The shooting incident which resulted in employee’s injury outside the tavern was entirely unconnected with his employment. There was no hazard associated with employee’s duties as a busdriver that increased his risk of injury beyond that shared by the general public. See Auman v. Breckenridge Telephone Co., 188 Minn. 256, 246 N.W. 889 (1933). The risk of being injured by bullets fired at random by an intoxicated person outside a tavern was not an incident of the exposure occasioned by the nature of employee’s work. See Nelson v. City of St. Paul, 249 Minn, at 56, 81 N.W.2d at 276. Since employee failed to demonstrate a causal connection between the hazard producing his injury and his employment, it cannot be said that his injury arose out of his employment.
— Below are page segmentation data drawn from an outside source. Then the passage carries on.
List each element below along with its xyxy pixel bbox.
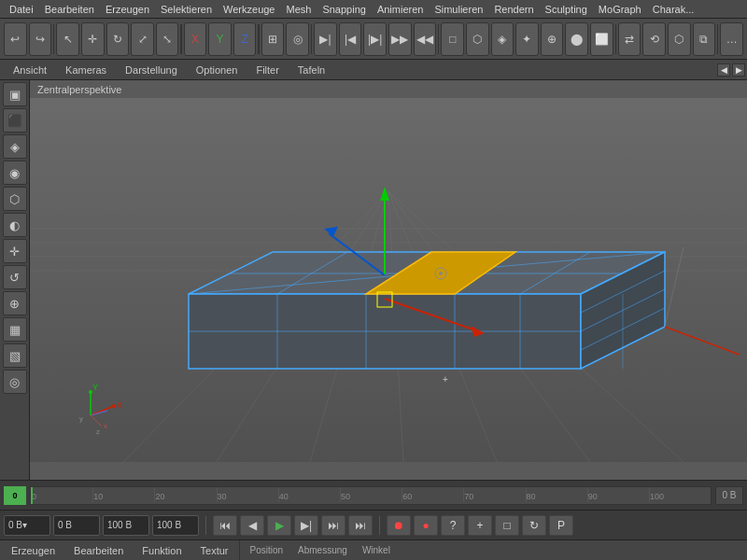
menubar: DateiBearbeitenErzeugenSelektierenWerkze…	[0, 0, 747, 19]
menu-item-animieren[interactable]: Animieren	[372, 0, 430, 18]
loop2-btn[interactable]: ↻	[522, 515, 546, 536]
undo-btn[interactable]: ↩	[4, 22, 27, 56]
object-btn[interactable]: ◎	[286, 22, 309, 56]
light-btn[interactable]: ✦	[515, 22, 539, 56]
play-btn[interactable]: ▶	[267, 515, 291, 536]
anim5-btn[interactable]: ◀◀	[414, 22, 437, 56]
sidebar-btn-select-tool[interactable]: ◎	[3, 370, 27, 394]
scale-btn[interactable]: ⤢	[131, 22, 154, 56]
menu-item-werkzeuge[interactable]: Werkzeuge	[218, 0, 280, 18]
timeline-marks: 0102030405060708090100	[31, 487, 711, 504]
sym-btn[interactable]: ⇄	[618, 22, 641, 56]
anim1-btn[interactable]: ▶|	[314, 22, 337, 56]
bottom-label-position: Position	[244, 545, 289, 555]
view-tab-optionen[interactable]: Optionen	[187, 61, 247, 79]
view-tab-kameras[interactable]: Kameras	[56, 61, 116, 79]
view-tab-darstellung[interactable]: Darstellung	[116, 61, 187, 79]
bottom-tab-textur[interactable]: Textur	[193, 540, 236, 560]
view-tab-ansicht[interactable]: Ansicht	[4, 61, 56, 79]
menu-item-snapping[interactable]: Snapping	[317, 0, 372, 18]
last-frame-btn[interactable]: ⏭	[321, 515, 345, 536]
menu-item-erzeugen[interactable]: Erzeugen	[100, 0, 155, 18]
sidebar-btn-gouraud-mode[interactable]: ◉	[3, 161, 27, 185]
clone-btn[interactable]: ⧉	[693, 22, 716, 56]
menu-item-charak[interactable]: Charak...	[647, 0, 700, 18]
add-btn[interactable]: +	[468, 515, 492, 536]
anim3-btn[interactable]: |▶|	[363, 22, 387, 56]
view-prev-arrow[interactable]: ◀	[717, 63, 730, 77]
view-next-arrow[interactable]: ▶	[732, 63, 745, 77]
timeline-track[interactable]: 0102030405060708090100	[30, 486, 712, 505]
svg-text:x: x	[104, 422, 107, 430]
mirror-btn[interactable]: ⤡	[156, 22, 179, 56]
world-btn[interactable]: ⊞	[261, 22, 285, 56]
x-axis-btn[interactable]: X	[184, 22, 207, 56]
menu-item-sculpting[interactable]: Sculpting	[540, 0, 593, 18]
transport-field-4[interactable]: 100 B	[152, 515, 199, 536]
prev-frame-btn[interactable]: ◀	[240, 515, 264, 536]
menu-item-simulieren[interactable]: Simulieren	[429, 0, 488, 18]
toolbar: ↩↪↖✛↻⤢⤡XYZ⊞◎▶||◀|▶|▶▶◀◀□⬡◈✦⊕⬤⬜⇄⟲⬡⧉…	[0, 19, 747, 60]
sidebar-btn-move-tool[interactable]: ✛	[3, 239, 27, 263]
sidebar-btn-grid-tool[interactable]: ▦	[3, 317, 27, 342]
transport-field-2[interactable]: 0 B	[53, 515, 100, 536]
select-btn[interactable]: ↖	[56, 22, 79, 56]
bottom-tab-funktion[interactable]: Funktion	[134, 540, 189, 560]
sidebar-btn-magnet-tool[interactable]: ⊕	[3, 291, 27, 315]
anim2-btn[interactable]: |◀	[339, 22, 362, 56]
loop-btn[interactable]: ⏭	[348, 515, 373, 536]
anim4-btn[interactable]: ▶▶	[388, 22, 412, 56]
scene-3d: + X Y x y z	[30, 80, 747, 480]
first-frame-btn[interactable]: ⏮	[213, 515, 237, 536]
svg-point-47	[89, 390, 92, 394]
transport-field-3[interactable]: 100 B	[103, 515, 149, 536]
rotate-btn[interactable]: ↻	[106, 22, 130, 56]
bottom-tab-erzeugen[interactable]: Erzeugen	[4, 540, 63, 560]
menu-item-rendern[interactable]: Rendern	[488, 0, 539, 18]
reset-btn[interactable]: ⟲	[642, 22, 666, 56]
view-nav-arrows: ◀▶	[717, 63, 745, 77]
auto-key-btn[interactable]: ●	[414, 515, 438, 536]
redo-btn[interactable]: ↪	[29, 22, 52, 56]
timeline-mark: 0	[31, 487, 92, 502]
bottom-right: PositionAbmessungWinkel	[240, 540, 399, 560]
move-btn[interactable]: ✛	[81, 22, 105, 56]
menu-item-datei[interactable]: Datei	[4, 0, 39, 18]
cam2-btn[interactable]: P	[549, 515, 573, 536]
sidebar-btn-rotate-tool[interactable]: ↺	[3, 265, 27, 289]
help-btn[interactable]: ?	[441, 515, 465, 536]
plane-btn[interactable]: ⬜	[590, 22, 613, 56]
sidebar-btn-polygon-tool[interactable]: ▧	[3, 343, 27, 368]
hex-btn[interactable]: ⬡	[466, 22, 489, 56]
timeline-mark: 20	[154, 487, 216, 502]
y-axis-btn[interactable]: Y	[208, 22, 232, 56]
transport-field-1[interactable]: 0 B▾	[4, 515, 50, 536]
deform-btn[interactable]: ⬡	[668, 22, 691, 56]
view-tab-tafeln[interactable]: Tafeln	[289, 61, 334, 79]
more-btn[interactable]: …	[720, 22, 743, 56]
transport-field-arrow[interactable]: ▾	[22, 520, 27, 530]
view-tab-filter[interactable]: Filter	[247, 61, 288, 79]
viewport[interactable]: Zentralperspektive	[30, 80, 747, 480]
cam-btn[interactable]: ⊕	[541, 22, 564, 56]
next-frame-btn[interactable]: ▶|	[294, 515, 318, 536]
dot-btn[interactable]: ⬤	[565, 22, 588, 56]
svg-text:y: y	[79, 414, 83, 423]
sidebar: ▣⬛◈◉⬡◐✛↺⊕▦▧◎	[0, 80, 30, 480]
view-btn[interactable]: □	[495, 515, 519, 536]
menu-item-mograph[interactable]: MoGraph	[593, 0, 647, 18]
z-axis-btn[interactable]: Z	[233, 22, 257, 56]
menu-item-selektieren[interactable]: Selektieren	[155, 0, 218, 18]
sphere-btn[interactable]: ◈	[491, 22, 514, 56]
sidebar-btn-object-mode[interactable]: ▣	[3, 82, 27, 106]
cube-btn[interactable]: □	[441, 22, 464, 56]
sidebar-btn-texture-mode[interactable]: ⬛	[3, 108, 27, 133]
sidebar-btn-material-mode[interactable]: ◈	[3, 134, 27, 159]
sidebar-btn-light-mode[interactable]: ◐	[3, 213, 27, 237]
record-btn[interactable]: ⏺	[387, 515, 411, 536]
sep1	[53, 24, 54, 54]
bottom-tab-bearbeiten[interactable]: Bearbeiten	[66, 540, 131, 560]
menu-item-bearbeiten[interactable]: Bearbeiten	[39, 0, 100, 18]
sidebar-btn-wireframe-mode[interactable]: ⬡	[3, 187, 27, 211]
menu-item-mesh[interactable]: Mesh	[280, 0, 317, 18]
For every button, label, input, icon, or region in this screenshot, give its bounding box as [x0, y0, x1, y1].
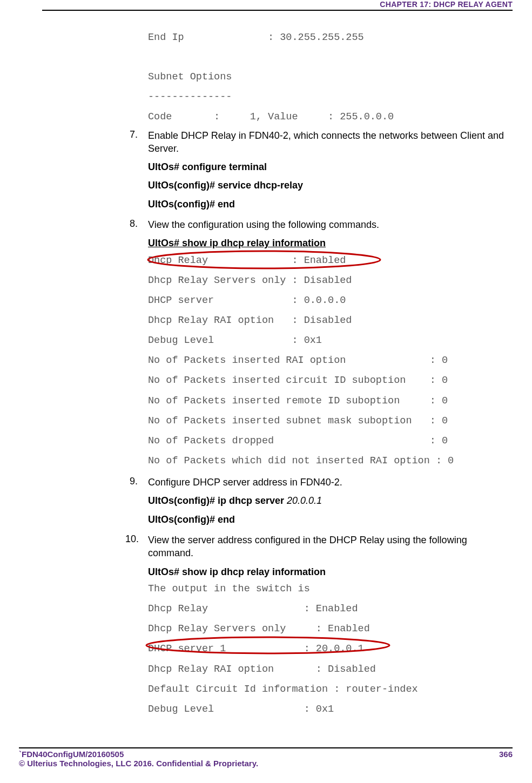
out8-l4: Dhcp Relay RAI option : Disabled [148, 311, 513, 330]
step-number: 7. [130, 129, 148, 156]
content-area: End Ip : 30.255.255.255 Subnet Options -… [148, 28, 513, 720]
cmd-prefix: UltOs(config)# ip dhcp server [148, 495, 287, 506]
chapter-heading: CHAPTER 17: DHCP RELAY AGENT [380, 0, 513, 9]
cmd-configure-terminal: UltOs# configure terminal [148, 160, 513, 173]
cmd-show-relay-info: UltOs# show ip dhcp relay information [148, 237, 513, 249]
step-8: 8. View the configuration using the foll… [130, 218, 513, 231]
page-footer: `FDN40ConfigUM/20160505 366 © Ulterius T… [19, 747, 513, 768]
out8-l8: No of Packets inserted remote ID subopti… [148, 392, 513, 410]
cmd-show-relay-info-2: UltOs# show ip dhcp relay information [148, 565, 513, 578]
step-number: 8. [130, 218, 148, 231]
out8-l2: Dhcp Relay Servers only : Disabled [148, 271, 513, 290]
step-7: 7. Enable DHCP Relay in FDN40-2, which c… [130, 129, 513, 156]
footer-row: `FDN40ConfigUM/20160505 366 [19, 750, 513, 759]
step-text: Configure DHCP server address in FDN40-2… [148, 476, 342, 489]
out8-l10: No of Packets dropped : 0 [148, 431, 513, 450]
step-10: 10. View the server address configured i… [125, 534, 513, 560]
output-block-8: Dhcp Relay : Enabled Dhcp Relay Servers … [148, 251, 513, 471]
out10-l4: DHCP server 1 : 20.0.0.1 [148, 639, 513, 658]
out10-l7: Debug Level : 0x1 [148, 700, 513, 719]
cmd-end-2: UltOs(config)# end [148, 513, 513, 526]
output-subnet-head: Subnet Options [148, 68, 513, 86]
step-text: Enable DHCP Relay in FDN40-2, which conn… [148, 129, 513, 156]
doc-id: `FDN40ConfigUM/20160505 [19, 750, 124, 759]
blank-line [148, 48, 513, 66]
footer-rule [19, 747, 513, 748]
step-9: 9. Configure DHCP server address in FDN4… [130, 476, 513, 489]
out8-l1: Dhcp Relay : Enabled [148, 251, 513, 270]
cmd-service-dhcp-relay: UltOs(config)# service dhcp-relay [148, 179, 513, 192]
out8-l7: No of Packets inserted circuit ID subopt… [148, 371, 513, 390]
step-text: View the server address configured in th… [148, 534, 513, 560]
out8-l6: No of Packets inserted RAI option : 0 [148, 351, 513, 370]
out8-l9: No of Packets inserted subnet mask subop… [148, 411, 513, 430]
out10-l3: Dhcp Relay Servers only : Enabled [148, 619, 513, 638]
out10-l6: Default Circuit Id information : router-… [148, 680, 513, 699]
page-number: 366 [499, 750, 513, 759]
output-dashes: -------------- [148, 87, 513, 106]
out10-l1: The output in the switch is [148, 579, 513, 598]
cmd-ip-dhcp-server: UltOs(config)# ip dhcp server 20.0.0.1 [148, 494, 513, 507]
out10-l5: Dhcp Relay RAI option : Disabled [148, 660, 513, 679]
out8-l3: DHCP server : 0.0.0.0 [148, 291, 513, 310]
cmd-end: UltOs(config)# end [148, 198, 513, 211]
header-rule [42, 10, 513, 11]
output-codeline: Code : 1, Value : 255.0.0.0 [148, 107, 513, 126]
out8-l11: No of Packets which did not inserted RAI… [148, 451, 513, 470]
output-endip: End Ip : 30.255.255.255 [148, 28, 513, 47]
page: CHAPTER 17: DHCP RELAY AGENT End Ip : 30… [0, 0, 532, 783]
out8-l5: Debug Level : 0x1 [148, 331, 513, 350]
step-number: 10. [125, 534, 148, 560]
out10-l2: Dhcp Relay : Enabled [148, 599, 513, 618]
step-number: 9. [130, 476, 148, 489]
output-block-10: The output in the switch is Dhcp Relay :… [148, 579, 513, 719]
step-text: View the configuration using the followi… [148, 218, 379, 231]
cmd-arg: 20.0.0.1 [287, 495, 322, 506]
copyright: © Ulterius Technologies, LLC 2016. Confi… [19, 759, 513, 768]
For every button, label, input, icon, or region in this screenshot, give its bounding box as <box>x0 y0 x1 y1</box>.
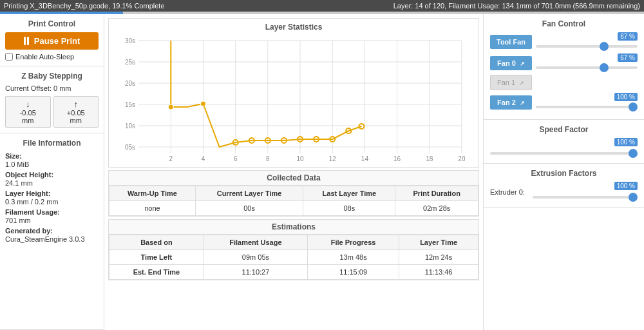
svg-text:20s: 20s <box>125 80 135 87</box>
fan2-button[interactable]: Fan 2 ↗ <box>490 95 532 110</box>
fan0-external-icon: ↗ <box>520 61 525 67</box>
extrusion-factors-title: Extrusion Factors <box>490 169 638 178</box>
tool-fan-slider-container: 67 % <box>536 32 638 51</box>
time-left-label: Time Left <box>109 250 204 265</box>
fan2-label: Fan 2 <box>497 99 516 106</box>
col-warmup: Warm-Up Time <box>109 186 196 201</box>
svg-text:20: 20 <box>458 155 466 162</box>
svg-text:2: 2 <box>169 155 173 162</box>
fan1-label: Fan 1 <box>497 79 515 86</box>
collected-data-row: none 00s 08s 02m 28s <box>109 201 478 216</box>
svg-text:12: 12 <box>329 155 337 162</box>
auto-sleep-label: Enable Auto-Sleep <box>15 53 74 61</box>
auto-sleep-checkbox[interactable] <box>5 53 13 61</box>
plus-offset-button[interactable]: ↑ +0.05 mm <box>53 96 99 128</box>
col-last-layer: Last Layer Time <box>303 186 395 201</box>
print-control-title: Print Control <box>5 19 99 28</box>
time-left-filament: 09m 05s <box>204 250 307 265</box>
current-offset: Current Offset: 0 mm <box>5 84 99 92</box>
fan-control-title: Fan Control <box>490 19 638 28</box>
tool-fan-thumb[interactable] <box>600 42 609 51</box>
est-col-layer-time: Layer Time <box>399 235 478 250</box>
chart-section: Layer Statistics <box>108 18 479 168</box>
fan2-thumb[interactable] <box>629 102 638 112</box>
fan2-percent: 100 % <box>614 93 638 101</box>
object-height-label: Object Height: <box>5 171 53 179</box>
fan0-button[interactable]: Fan 0 ↗ <box>490 56 532 70</box>
current-layer-value: 00s <box>195 201 303 216</box>
speed-factor-track <box>490 152 638 155</box>
time-left-row: Time Left 09m 05s 13m 48s 12m 24s <box>109 250 478 265</box>
extrusion-factors-section: Extrusion Factors Extruder 0: 100 % <box>484 164 644 208</box>
svg-text:18: 18 <box>426 155 433 162</box>
pause-icon <box>24 37 29 45</box>
minus-offset-button[interactable]: ↓ -0.05 mm <box>5 96 51 128</box>
col-current-layer: Current Layer Time <box>195 186 303 201</box>
estimations-title: Estimations <box>109 220 478 235</box>
extruder0-slider-container: 100 % <box>533 182 638 202</box>
printing-status: Printing X_3DBenchy_50p.gcode, 19.1% Com… <box>4 2 165 10</box>
tool-fan-percent: 67 % <box>618 32 638 41</box>
svg-text:10: 10 <box>296 155 304 162</box>
layer-info: Layer: 14 of 120, Filament Usage: 134.1m… <box>393 2 640 10</box>
pause-print-label: Pause Print <box>34 36 80 46</box>
size-label: Size: <box>5 152 22 160</box>
svg-text:15s: 15s <box>125 101 135 108</box>
generated-by-value: Cura_SteamEngine 3.0.3 <box>5 235 99 243</box>
extruder0-label: Extruder 0: <box>490 188 525 196</box>
svg-text:25s: 25s <box>125 59 135 66</box>
speed-factor-title: Speed Factor <box>490 125 638 134</box>
speed-factor-slider-container: 100 % <box>490 138 638 158</box>
collected-data-table: Warm-Up Time Current Layer Time Last Lay… <box>109 186 478 216</box>
fan0-percent: 67 % <box>618 53 638 62</box>
size-value: 1.0 MiB <box>5 160 99 168</box>
tool-fan-button[interactable]: Tool Fan <box>490 35 532 49</box>
fan0-label: Fan 0 <box>497 59 516 67</box>
fan-control-section: Fan Control Tool Fan 67 % Fan 0 ↗ <box>484 14 644 120</box>
pause-print-button[interactable]: Pause Print <box>5 32 99 50</box>
tool-fan-track <box>536 45 638 48</box>
fan0-slider-container: 67 % <box>536 53 638 72</box>
svg-text:4: 4 <box>202 155 205 162</box>
layer-height-label: Layer Height: <box>5 189 50 197</box>
extruder0-row: Extruder 0: 100 % <box>490 182 638 202</box>
extruder0-track <box>533 196 638 199</box>
extruder0-percent: 100 % <box>614 182 638 190</box>
tool-fan-row: Tool Fan 67 % <box>490 32 638 51</box>
speed-factor-percent: 100 % <box>614 138 638 146</box>
warmup-value: none <box>109 201 196 216</box>
fan1-button-disabled: Fan 1 ↗ <box>490 75 532 90</box>
est-end-progress: 11:15:09 <box>308 265 399 280</box>
svg-text:05s: 05s <box>125 144 135 151</box>
extruder0-thumb[interactable] <box>629 193 638 202</box>
svg-point-33 <box>200 101 205 106</box>
fan1-row: Fan 1 ↗ <box>490 75 638 90</box>
time-left-layer: 12m 24s <box>399 250 478 265</box>
fan2-slider-container: 100 % <box>536 93 638 112</box>
fan2-track <box>536 106 638 108</box>
time-left-progress: 13m 48s <box>308 250 399 265</box>
layer-chart: 30s 25s 20s 15s 10s 05s 2 4 6 8 10 12 14… <box>113 34 475 163</box>
fan0-thumb[interactable] <box>600 63 609 72</box>
est-col-filament: Filament Usage <box>204 235 307 250</box>
speed-factor-thumb[interactable] <box>629 149 638 158</box>
filament-usage-value: 701 mm <box>5 217 99 224</box>
est-end-label: Est. End Time <box>109 265 204 280</box>
svg-text:6: 6 <box>234 155 238 162</box>
estimations-table: Based on Filament Usage File Progress La… <box>109 235 478 280</box>
svg-text:16: 16 <box>393 155 401 162</box>
fan2-external-icon: ↗ <box>520 100 525 106</box>
speed-factor-section: Speed Factor 100 % <box>484 120 644 164</box>
est-col-progress: File Progress <box>308 235 399 250</box>
collected-data-title: Collected Data <box>109 171 478 186</box>
est-col-based-on: Based on <box>109 235 204 250</box>
fan2-row: Fan 2 ↗ 100 % <box>490 93 638 112</box>
svg-text:30s: 30s <box>125 37 135 44</box>
fan0-track <box>536 66 638 69</box>
object-height-value: 24.1 mm <box>5 179 99 187</box>
est-end-layer: 11:13:46 <box>399 265 478 280</box>
print-duration-value: 02m 28s <box>395 201 478 216</box>
file-info-title: File Information <box>5 139 99 148</box>
estimations-section: Estimations Based on Filament Usage File… <box>108 219 479 280</box>
est-end-filament: 11:10:27 <box>204 265 307 280</box>
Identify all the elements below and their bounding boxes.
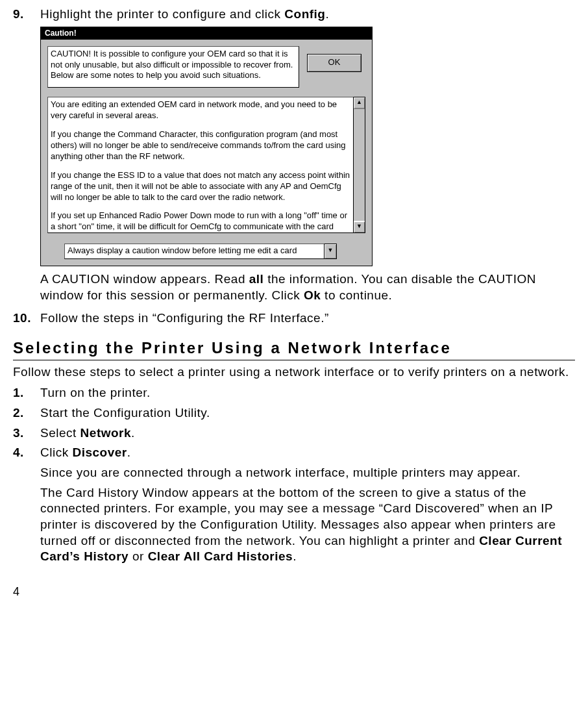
scroll-up-icon[interactable]: ▲ xyxy=(354,97,365,109)
text: Select xyxy=(40,426,80,440)
notes-scrollbox: You are editing an extended OEM card in … xyxy=(47,97,365,233)
notes-para: If you change the ESS ID to a value that… xyxy=(51,170,350,203)
dropdown-row: Always display a caution window before l… xyxy=(47,244,365,259)
text: A CAUTION window appears. Read xyxy=(40,272,249,286)
dialog-titlebar: Caution! xyxy=(41,27,372,40)
text: or xyxy=(129,549,147,563)
text: . xyxy=(325,7,329,21)
text: . xyxy=(127,445,131,459)
text-bold: Network xyxy=(80,426,131,440)
step-9: 9. Highlight the printer to configure an… xyxy=(13,6,575,23)
step-number: 1. xyxy=(13,385,40,401)
section-heading: Selecting the Printer Using a Network In… xyxy=(13,338,575,360)
section-intro: Follow these steps to select a printer u… xyxy=(13,364,575,381)
text: . xyxy=(293,549,297,563)
dialog-body: CAUTION! It is possible to configure you… xyxy=(41,40,372,266)
step-1: 1. Turn on the printer. xyxy=(13,385,575,401)
text: Highlight the printer to configure and c… xyxy=(40,7,284,21)
step-4-para3: The Card History Window appears at the b… xyxy=(40,485,575,565)
text-bold: Clear All Card Histories xyxy=(148,549,293,563)
step-text: Start the Configuration Utility. xyxy=(40,405,575,421)
notes-para: If you change the Command Character, thi… xyxy=(51,129,350,162)
text: to continue. xyxy=(321,288,392,302)
caution-option-dropdown[interactable]: Always display a caution window before l… xyxy=(64,244,337,259)
dropdown-value: Always display a caution window before l… xyxy=(64,244,325,259)
step-text: Turn on the printer. xyxy=(40,385,575,401)
step-4: 4. Click Discover. Since you are connect… xyxy=(13,445,575,565)
text-bold: Discover xyxy=(72,445,127,459)
chevron-down-icon[interactable]: ▼ xyxy=(325,244,337,259)
step-10: 10. Follow the steps in “Configuring the… xyxy=(13,310,575,327)
scrollbar[interactable]: ▲ ▼ xyxy=(354,97,365,233)
step-number: 9. xyxy=(13,6,40,23)
text-bold: all xyxy=(249,272,264,286)
step-4-para2: Since you are connected through a networ… xyxy=(40,465,575,481)
dialog-top-row: CAUTION! It is possible to configure you… xyxy=(47,46,365,88)
text: . xyxy=(131,426,135,440)
step-9-followup: A CAUTION window appears. Read all the i… xyxy=(40,271,575,303)
step-3: 3. Select Network. xyxy=(13,425,575,442)
notes-para: If you set up Enhanced Radio Power Down … xyxy=(51,210,350,233)
step-2: 2. Start the Configuration Utility. xyxy=(13,405,575,421)
step-number: 4. xyxy=(13,445,40,565)
step-number: 2. xyxy=(13,405,40,421)
notes-text: You are editing an extended OEM card in … xyxy=(47,97,354,233)
step-text: Click Discover. Since you are connected … xyxy=(40,445,575,565)
scroll-down-icon[interactable]: ▼ xyxy=(354,221,365,232)
text: Click xyxy=(40,445,72,459)
notes-para: You are editing an extended OEM card in … xyxy=(51,99,350,121)
ok-button[interactable]: OK xyxy=(307,54,361,72)
step-4-line1: Click Discover. xyxy=(40,445,575,461)
caution-dialog: Caution! CAUTION! It is possible to conf… xyxy=(40,27,373,267)
text-bold: Config xyxy=(284,7,325,21)
caution-dialog-figure: Caution! CAUTION! It is possible to conf… xyxy=(40,27,575,267)
step-number: 3. xyxy=(13,425,40,442)
text-bold: Ok xyxy=(304,288,321,302)
caution-message: CAUTION! It is possible to configure you… xyxy=(47,46,299,88)
step-text: Highlight the printer to configure and c… xyxy=(40,6,575,23)
step-number: 10. xyxy=(13,310,40,327)
page-number: 4 xyxy=(13,584,575,599)
step-text: Select Network. xyxy=(40,425,575,442)
step-text: Follow the steps in “Configuring the RF … xyxy=(40,310,575,327)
As a condition precedent to recovery of workers’ compensation benefits, employee must also prove that his injury occurred in the course of his employment. The phrase “in the course of employment” refers to the time, place, and circumstances surrounding the accident. Swenson v. Zacher, 264 Minn. 203, 207, 118 N.W.2d 786, 789 (1962); 1 Larson, The Law of Workmen’s Compensation § 14.00 (1978). In order to be compen-sable, an injury must arise within the time and space boundaries of the employment. Nelson v. City of St. Paul, 249 Minn. at 56, 81 N.W.2d at 276. An employee is not covered under the statutory definition set *140forth in section 176.011, subd. 16, except while he is “engaged in, on, or about the premises where his services require his presence as a part of such service at the time of injury and during the hours of such service.” It is evident that these requirements have not been met in this case.
Employee was not engaged in performing services for his employer at the time of the accident. He had certain duties to perform on Saturday morning that involved approximately 2 hours of work. After that time, he was free to do as he wished. Employee’s accident did not occur during the hours that he was actually discharging his duties as a busdriver. Further, the shooting incident took place at a tavern located some distance from the camp, rather than at a location where employee’s services were being performed or where his employment required his presence as a part of those services. It cannot be concluded, therefore, that employee was injured in the course of his employment.
Reliance by the majority on the traveling salesmen cases is misplaced. In situations involving traveling salesmen, identifiable time and space boundaries are generally not imposed. A salesman is considered as carrying his working premises with him and is, therefore, able to structure his own time and hours of service while traveling on his employer’s business. He is compensated under the workers’ compensation statute because he is constructively on or about the premises where his services require his presence as part of such service at the time of injury and during the hours of such service. Bonfig v. Megarry Bros., 294 Minn, at 184, 199 N.W.2d at 799.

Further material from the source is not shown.